This invention pertains to apparatus for improving the performance of watercraft, in particular to a stationary screw induction system.

BACKGROUND OF THE INVENTION

Methods and apparatus for powering watercraft are traditionally inefficient due to the inherent nature of trying to generate a reactive force against a liquid such as water. Much energy is lost as a result of turbulence, cavitation, backflow, and other fluid dynamic phenomena. Small gains in efficiency of watercraft propulsion methods may yield large benefits in fuel savings. Much time and effort has been directed towards optimizing the shape and design of propeller blades, as well as impellers in jet propulsion systems. These efforts are directed primarily towards preventing inefficient flow patterns. Other efforts have been directed towards removing inefficiencies generated by the drive system. For example, Volvo Penta teaches the method of using two propeller blades in counter rotational orientation. While these efforts have produced beneficial results, a large percent of energy is still wasted due to the inherent design of known watercraft propulsion systems.

It is therefore an object of this invention to provide an apparatus for improving the performance and efficiency of a watercraft.

BRIEF DESCRIPTION OF THE DRAWINGS

Preferred embodiments of the invention are described below with reference to the following accompanying drawings.

FIG. 1 is a drawing of a watercraft showing the present invention attached thereto.

FIG. 2 is an isometric drawing of the preferred embodiment of the present invention.

FIG. 3 is a top view of the apparatus of FIG. 2.

FIG. 4 is a bottom view of the apparatus of FIG. 2.

FIG. 5 is a right side view of the apparatus of FIG. 2.

FIG. 6 is a rear view of the apparatus of FIG. 2.

FIG. 7 is a rear view of an alternate embodiment of the apparatus of FIG. 2.

FIG. 8 is a top sectional view of the apparatus shown in FIG. 3.

FIG. 9 is a right side sectional view of the figure shown in FIG. 5.

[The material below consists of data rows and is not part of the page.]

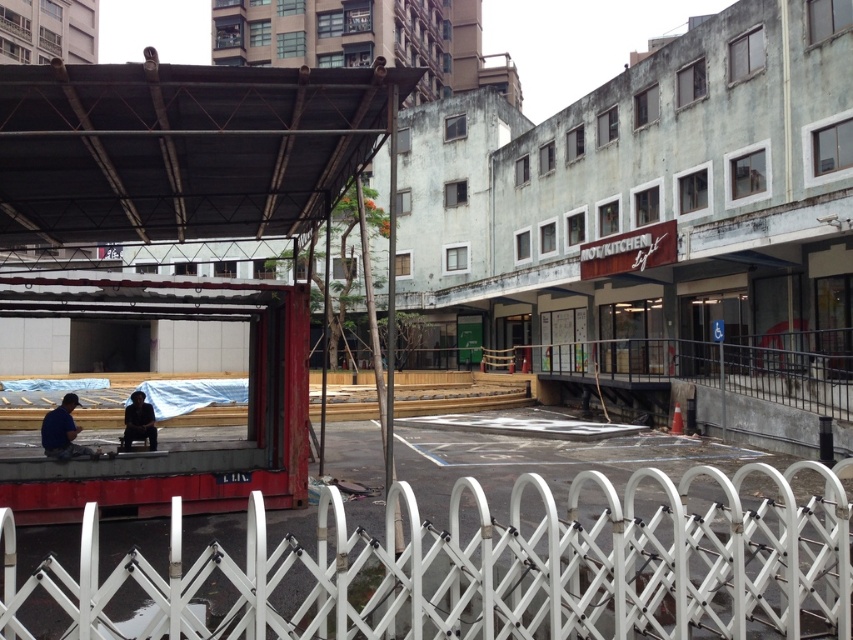 You are a delivery person trying to reach the construction site entrance located to the right of the white plastic fence at lower center. You are currently standing near the dark blue shirt at center. Which direction should you move to reach the entrance?

The white plastic fence at lower center is to the right of the dark blue shirt at center, so you should move to the right to reach the entrance located to the right of the white plastic fence at lower center.

You are a delivery person trying to stay dry during a sudden rain shower. You see a black metal canopy at upper left and a blue fabric man at lower left. Which object can provide shelter from the rain?

The black metal canopy at upper left is positioned over blue fabric man at lower left, so the black metal canopy at upper left can provide shelter from the rain.

What are the coordinates of the black metal canopy at upper left in the image?

The coordinates of the black metal canopy at upper left are at point (183, 147). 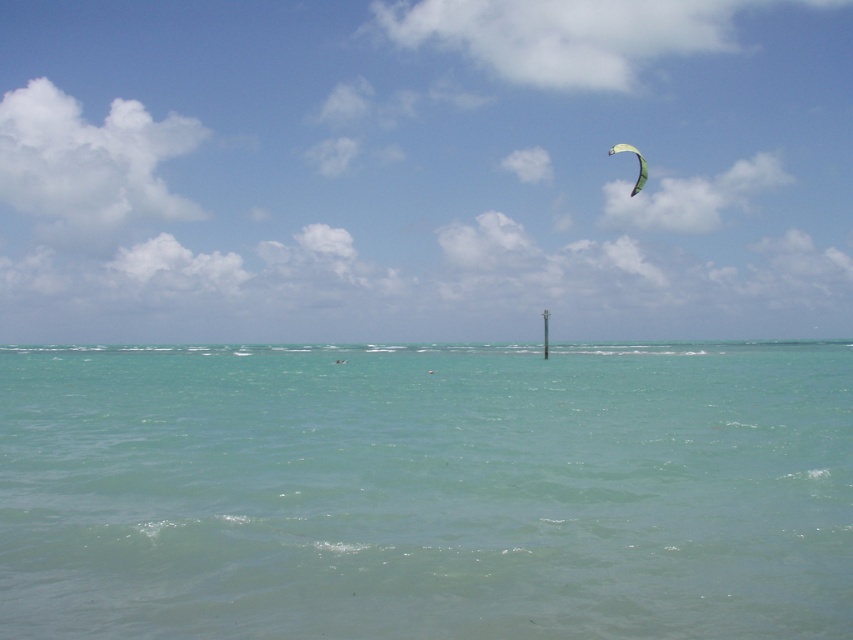 Is point (839, 116) more distant than point (634, 184)?

Yes, it is behind point (634, 184).

Between transparent kite at upper center and green fabric parachute at upper right, which one has more height?

transparent kite at upper center

Which is behind, point (20, 154) or point (635, 150)?

The point (20, 154) is behind.

Find the location of `transparent kite at upper center`. transparent kite at upper center is located at coordinates (422, 170).

Can you confirm if transparent kite at upper center is positioned to the left of clear blue water at center?

No, transparent kite at upper center is not to the left of clear blue water at center.

Does transparent kite at upper center have a greater height compared to clear blue water at center?

Indeed, transparent kite at upper center has a greater height compared to clear blue water at center.

Is point (209, 136) farther from camera compared to point (541, 593)?

Yes, point (209, 136) is behind point (541, 593).

Where is `transparent kite at upper center`? The image size is (853, 640). transparent kite at upper center is located at coordinates (422, 170).

Is clear blue water at center bigger than green fabric parachute at upper right?

Actually, clear blue water at center might be smaller than green fabric parachute at upper right.

Who is shorter, clear blue water at center or green fabric parachute at upper right?

With less height is clear blue water at center.

Where is `clear blue water at center`? The height and width of the screenshot is (640, 853). clear blue water at center is located at coordinates (426, 492).

This screenshot has height=640, width=853. Find the location of `clear blue water at center`. clear blue water at center is located at coordinates (426, 492).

FIG. 10 is an end view of an alternate embodiment of the invention.

FIG. 11 is an isometric view of an alternative embodiment of the present invention, showing the internal components of the apparatus of FIG. 13.

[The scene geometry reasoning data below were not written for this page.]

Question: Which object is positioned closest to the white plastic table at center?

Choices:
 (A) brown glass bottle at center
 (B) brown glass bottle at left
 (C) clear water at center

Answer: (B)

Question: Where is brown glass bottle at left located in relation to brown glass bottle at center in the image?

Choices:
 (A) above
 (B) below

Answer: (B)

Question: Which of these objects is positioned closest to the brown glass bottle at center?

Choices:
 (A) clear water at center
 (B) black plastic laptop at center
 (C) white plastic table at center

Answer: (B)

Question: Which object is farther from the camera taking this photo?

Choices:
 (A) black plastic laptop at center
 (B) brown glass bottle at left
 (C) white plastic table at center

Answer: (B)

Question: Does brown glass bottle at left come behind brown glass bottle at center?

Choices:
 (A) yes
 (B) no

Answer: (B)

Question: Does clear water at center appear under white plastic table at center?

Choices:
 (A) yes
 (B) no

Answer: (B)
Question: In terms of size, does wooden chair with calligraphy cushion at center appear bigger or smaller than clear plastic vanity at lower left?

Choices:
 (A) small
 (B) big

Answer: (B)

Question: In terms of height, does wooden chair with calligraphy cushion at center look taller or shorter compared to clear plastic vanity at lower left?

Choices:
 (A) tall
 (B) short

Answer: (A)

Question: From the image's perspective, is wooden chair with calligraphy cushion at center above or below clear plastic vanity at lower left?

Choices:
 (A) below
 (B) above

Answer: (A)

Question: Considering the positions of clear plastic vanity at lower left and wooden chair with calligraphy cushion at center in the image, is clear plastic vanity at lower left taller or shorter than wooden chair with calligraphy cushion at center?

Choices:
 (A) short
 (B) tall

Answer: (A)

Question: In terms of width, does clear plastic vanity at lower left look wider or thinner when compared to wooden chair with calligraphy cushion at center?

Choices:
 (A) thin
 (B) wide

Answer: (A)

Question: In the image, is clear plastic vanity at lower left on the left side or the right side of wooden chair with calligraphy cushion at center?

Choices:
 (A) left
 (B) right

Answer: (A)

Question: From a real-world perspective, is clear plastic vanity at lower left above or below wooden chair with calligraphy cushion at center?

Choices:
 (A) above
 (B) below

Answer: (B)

FIG. 12 is an alternate environmental view of the present invention.

FIG. 13 is an isometric view of an alternate embodiment of the present invention showing the modified inlet channel.

DETAILED DESCRIPTION OF THE PREFERRED EMBODIMENTS

This disclosure of the invention is submitted in furtherance of the constitutional purposes of the U.S. Patent Laws "to promote the progress of science and useful arts" (Article 1, Section 8).

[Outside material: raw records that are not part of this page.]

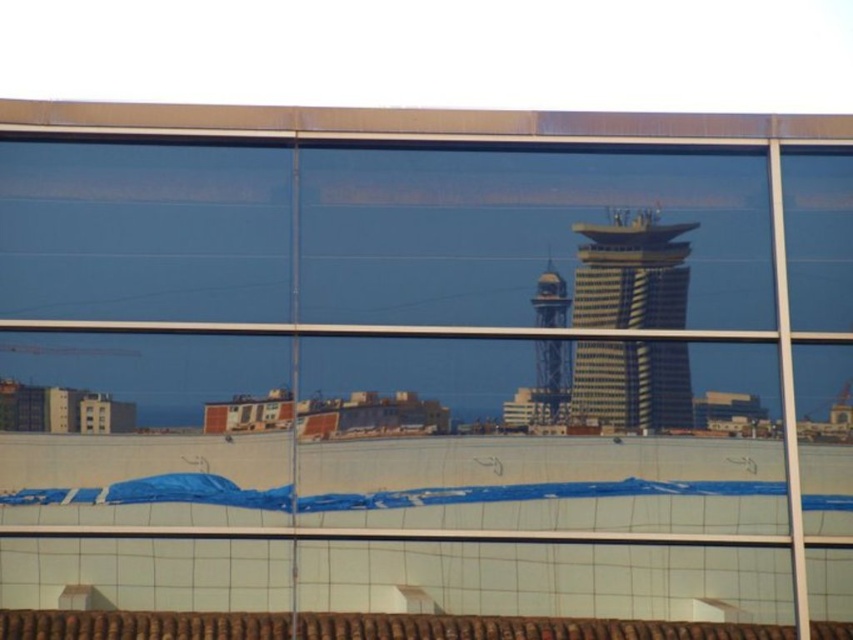 Question: Does smooth glass tower at center have a smaller size compared to shiny glass tower at center?

Choices:
 (A) no
 (B) yes

Answer: (A)

Question: Is the position of smooth glass tower at center less distant than that of shiny glass tower at center?

Choices:
 (A) yes
 (B) no

Answer: (A)

Question: Which object appears closest to the camera in this image?

Choices:
 (A) shiny glass tower at center
 (B) smooth glass tower at center

Answer: (B)

Question: In this image, where is smooth glass tower at center located relative to shiny glass tower at center?

Choices:
 (A) below
 (B) above

Answer: (B) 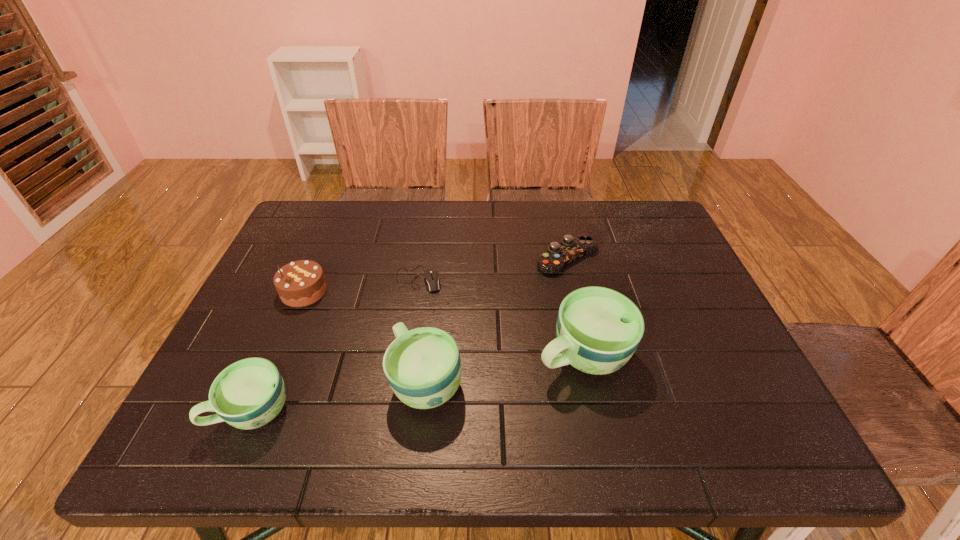 You are a GUI agent. You are given a task and a screenshot of the screen. Output one action in this format:
    pyautogui.click(x=<x>, y=<y>)
    Task: Click on the leftmost cup
    
    Given the screenshot: What is the action you would take?
    pyautogui.click(x=248, y=394)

The present invention describes a stationary screw induction system which is useful for improving the efficiency and performance of a watercraft. The stationary screw induction system includes an elongated housing which is preferably a cylindrical shape. A first end of the housing is closed to prevent the movement of fluid therethrough. The second end of the housing, which typically would be positioned near the stern of the watercraft to which the apparatus would be mounted, is open to permit the discharge of fluid therefrom. The housing has a central axis spanning the first and second ends of the housing. Disposed within the side of the housing is a housing inlet opening to permit the entry of fluid into the apparatus. The inlet opening has at least one defined edge thereto. Positioned within the housing is an induction screw which is an essentially helical shaped surface radially disposed about the central axis of the housing. The helical shaped surface has a leading edge at one end of the helix and a trailing edge at the other end, being the end nearest the second, or open, end of the housing. The leading edge of the helical surface is in contact with the defined edge of the housing inlet opening, thusly allowing the helical surface to be in fluid communication with the housing inlet opening. The outside edge of the helical surface is in contact with the inner surface of the housing. The stationary screw induction system further includes an induction channel which is in fluid communication at a first end with the housing inlet opening. Fluid enters the induction channel through an induction inlet at the opposite end of the induction channel and is conducted onto the helical surface through the housing inlet opening. As a result of the shape of the helical surface a swirling motion is imparted to the fluid, which then exits the housing through the open end of the housing.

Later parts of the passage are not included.